Tea stall owner turns slum kids’ Messiah, runs school from own purse


The tea stall owner donated blood over 205 times to save many lives.

CUTTACK: Despite being a petty tea stall owner, he is a good Samaritan for needy patients especially in terms of blood donation. He is now deemed to be a Messiah among the peripheral slum dwellers and their street urchin kids.

He is D. Prakash Rao, a face in the crowd of the millennium city Cuttack, which is also the old capital of Odisha.

He is a son of war veteran, who after his retirement from army started that tea stall and Prakash Rao helped his father since his school days.

Rao, 58, a tea stall owner in Cuttack, runs a school for 70 underprivileged children for free. Besides, he has donated blood 205 times since 1976 to till now. There’s more to story of this remarkable man!

He runs the school ‘Asha Ashawasana’ near just beside the boundary wall of Utkalmani Gopabandhu-founded Samaj Press in Buxi Bazaar area in the silver city.
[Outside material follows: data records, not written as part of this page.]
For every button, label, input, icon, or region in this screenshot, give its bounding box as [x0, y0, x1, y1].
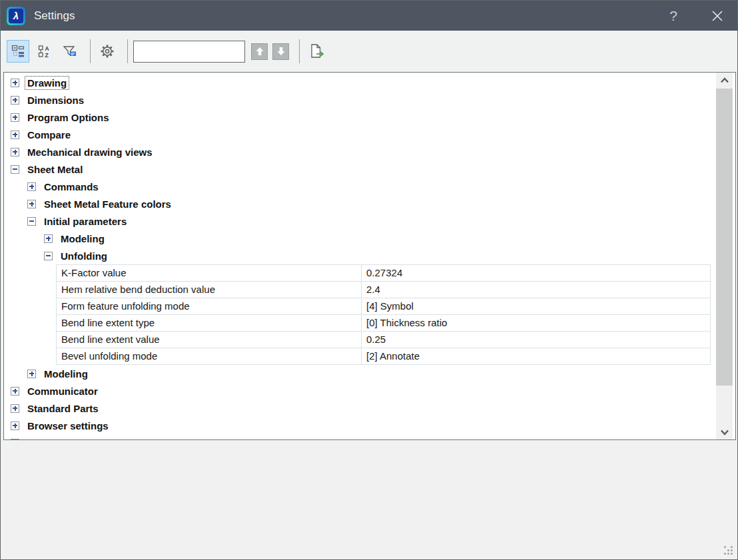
toolbar-separator — [127, 39, 128, 63]
scroll-up-button[interactable] — [716, 73, 733, 87]
vertical-scrollbar[interactable] — [716, 73, 733, 439]
search-previous-button[interactable] — [251, 43, 268, 60]
categorized-view-button[interactable] — [7, 40, 29, 63]
expand-icon[interactable] — [11, 421, 19, 430]
tree-item-label[interactable]: Commands — [42, 180, 101, 193]
tree-item-modeling[interactable]: Modeling — [4, 365, 716, 382]
setting-value[interactable]: [0] Thickness ratio — [362, 315, 710, 331]
scroll-down-button[interactable] — [716, 425, 733, 439]
tree-item-standard-parts[interactable]: Standard Parts — [4, 400, 716, 417]
arrow-up-icon — [255, 47, 264, 56]
tree-item-drawing[interactable]: Drawing — [4, 74, 716, 91]
tree-item-item[interactable] — [4, 434, 716, 439]
expand-icon[interactable] — [27, 182, 36, 191]
tree-item-label[interactable]: Mechanical drawing views — [25, 146, 155, 158]
tree-item-label[interactable]: Browser settings — [25, 420, 111, 432]
chevron-up-icon — [720, 77, 729, 83]
tree-item-label[interactable]: Sheet Metal — [25, 163, 85, 176]
help-button[interactable]: ? — [660, 1, 687, 31]
setting-value[interactable]: [2] Annotate — [362, 348, 710, 364]
chevron-down-icon — [720, 429, 729, 435]
tree-item-initial-parameters[interactable]: Initial parameters — [4, 212, 716, 230]
expand-icon[interactable] — [11, 96, 19, 105]
settings-window: λ Settings ? — [0, 0, 738, 560]
filter-button[interactable] — [59, 40, 81, 63]
titlebar: λ Settings ? — [1, 1, 737, 31]
expand-icon[interactable] — [27, 370, 36, 378]
bricscad-logo-icon: λ — [9, 9, 23, 23]
app-logo: λ — [7, 7, 25, 25]
setting-name: Bend line extent type — [57, 315, 362, 331]
gear-icon — [100, 44, 115, 59]
tree-item-program-options[interactable]: Program Options — [4, 109, 716, 126]
setting-row-bevel-unfolding-mode[interactable]: Bevel unfolding mode[2] Annotate — [57, 348, 710, 365]
tree-item-communicator[interactable]: Communicator — [4, 382, 716, 400]
toolbar-separator — [90, 39, 91, 63]
alphabetical-view-button[interactable]: A Z — [33, 40, 55, 63]
tree-item-compare[interactable]: Compare — [4, 126, 716, 143]
tree-item-browser-settings[interactable]: Browser settings — [4, 417, 716, 434]
collapse-icon[interactable] — [44, 252, 53, 260]
setting-value[interactable]: 0.27324 — [362, 265, 710, 281]
tree-item-label[interactable]: Compare — [25, 129, 73, 141]
tree-item-label[interactable]: Program Options — [25, 111, 111, 124]
tree-item-label[interactable]: Sheet Metal Feature colors — [42, 198, 173, 210]
setting-value[interactable]: [4] Symbol — [362, 298, 710, 314]
bottom-panel — [1, 440, 737, 559]
expand-icon[interactable] — [11, 148, 19, 156]
tree-item-sheet-metal-feature-colors[interactable]: Sheet Metal Feature colors — [4, 195, 716, 212]
tree-item-label[interactable]: Unfolding — [59, 250, 109, 262]
tree-item-mechanical-drawing-views[interactable]: Mechanical drawing views — [4, 143, 716, 160]
sort-alphabetical-icon: A Z — [37, 45, 51, 58]
expand-icon[interactable] — [11, 439, 19, 440]
tree-item-label[interactable]: Communicator — [25, 385, 100, 398]
expand-icon[interactable] — [27, 200, 36, 208]
tree-item-modeling[interactable]: Modeling — [4, 230, 716, 247]
tree-item-label[interactable]: Modeling — [42, 368, 90, 380]
settings-tree: DrawingDimensionsProgram OptionsCompareM… — [4, 73, 716, 439]
setting-name: K-Factor value — [57, 265, 362, 281]
filter-icon — [63, 45, 77, 58]
setting-name: Bend line extent value — [57, 332, 362, 348]
svg-text:Z: Z — [45, 52, 49, 58]
categorized-view-icon — [11, 45, 25, 58]
setting-name: Bevel unfolding mode — [57, 348, 362, 364]
tree-item-unfolding[interactable]: Unfolding — [4, 247, 716, 264]
tree-item-label[interactable]: Initial parameters — [42, 215, 129, 228]
setting-name: Form feature unfolding mode — [57, 298, 362, 314]
setting-value[interactable]: 0.25 — [362, 332, 710, 348]
expand-icon[interactable] — [11, 113, 19, 122]
svg-text:A: A — [45, 45, 49, 52]
tree-item-dimensions[interactable]: Dimensions — [4, 91, 716, 109]
resize-grip-icon[interactable] — [724, 546, 726, 548]
setting-row-form-feature-unfolding-mode[interactable]: Form feature unfolding mode[4] Symbol — [57, 298, 710, 315]
expand-icon[interactable] — [44, 234, 53, 243]
setting-row-hem-relative-bend-deduction-value[interactable]: Hem relative bend deduction value2.4 — [57, 282, 710, 298]
tree-item-sheet-metal[interactable]: Sheet Metal — [4, 160, 716, 178]
expand-icon[interactable] — [11, 131, 19, 139]
collapse-icon[interactable] — [27, 217, 36, 226]
tree-item-label[interactable]: Drawing — [25, 77, 69, 89]
close-button[interactable] — [704, 1, 731, 31]
setting-value[interactable]: 2.4 — [362, 282, 710, 298]
tree-item-label[interactable]: Standard Parts — [25, 402, 101, 415]
search-next-button[interactable] — [272, 43, 289, 60]
tree-item-label[interactable]: Dimensions — [25, 94, 86, 107]
setting-row-bend-line-extent-value[interactable]: Bend line extent value0.25 — [57, 332, 710, 348]
setting-name: Hem relative bend deduction value — [57, 282, 362, 298]
expand-icon[interactable] — [11, 79, 19, 87]
unfolding-settings-grid: K-Factor value0.27324Hem relative bend d… — [56, 264, 711, 365]
tree-item-commands[interactable]: Commands — [4, 178, 716, 195]
configure-button[interactable] — [96, 40, 119, 63]
search-input[interactable] — [133, 41, 245, 63]
collapse-icon[interactable] — [11, 165, 19, 174]
setting-row-bend-line-extent-type[interactable]: Bend line extent type[0] Thickness ratio — [57, 315, 710, 332]
scrollbar-thumb[interactable] — [716, 89, 733, 386]
arrow-down-icon — [276, 47, 286, 56]
export-settings-button[interactable] — [305, 40, 328, 63]
setting-row-k-factor-value[interactable]: K-Factor value0.27324 — [57, 265, 710, 282]
tree-item-label[interactable]: Modeling — [59, 232, 107, 245]
toolbar: A Z — [1, 31, 737, 72]
expand-icon[interactable] — [11, 404, 19, 413]
expand-icon[interactable] — [11, 387, 19, 396]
The school is just behind his humble home at the Telugu Sahi (a slum) near Nari Seva Sadan.

Rao, who had started the school 14 years back, is managing it with 50% of income from the tea selling.

For good Samaritan and regular blood donor Rao, it has been a life’s mission that is beginning to bear fruit after a decade of relentless struggle that nearly broke his own home. A resident of the slum, Rao was appalled to see children being pushed into crime and become drug addicts and alcoholics.

He knew that any meaningful change could only be brought through education, but there was no school in the vicinity of the slum. So Rao decided to start one from his own house.

But starting a school is easier said than done. Despite stiff opposition and ridicule from his family and neighbours, Rao managed to persuade four children to enrol. Classes commenced from one room of his two-roomed house in 2002.

“My family had to move into the only other room while my mother took to sitting on a cot under a tree in front of my house during the classes,” he reminiscences.

However, his perseverance soon bore fruit and more children began to attend his school. The parents who had earlier been sceptical and reluctant gradually relented. By 2004, there were 25 students in classes I to III. In the same year, a local club Asha Ashwasana came forward and built a one-hall school building in the slum.

Rao bore all expenses for the school—from paying salaries to teachers to providing uniforms, text books and even food to the children—from the meagre Rs 20,000 a month that he made from the tea stall at Buxi Bazaar area.

“The students are belonging to families of rickshaw pullers, daily wage earners and municipal drain workers from the slum. My reward has been the change that the school brought in the slum,” said Rao.

Recollecting his childhood days, Rao said that he had got a scholarship in class V. But, he could not continue his study due to financial constraints and got engaged in the tea stall being run by his father at that time.

Besides setting up the school, he also successfully provided good education to his two daughters.

While one got married after completing her Post Graduation from Ravenshaw University, another daughter is studying in Sydney in Australia. She completed her study in hospitality management under Biju Patnaik University of Technology and Management.

Rao has been felicitated recently by Odisha Human Rights Commission (OHRC) for his noble cause.

A documentary film ‘Brewing Minds’ has been released over his life and running the school. Produced by The Incendiary Films and edited by Raj Sampad, the documentary film covers his struggle to run the school.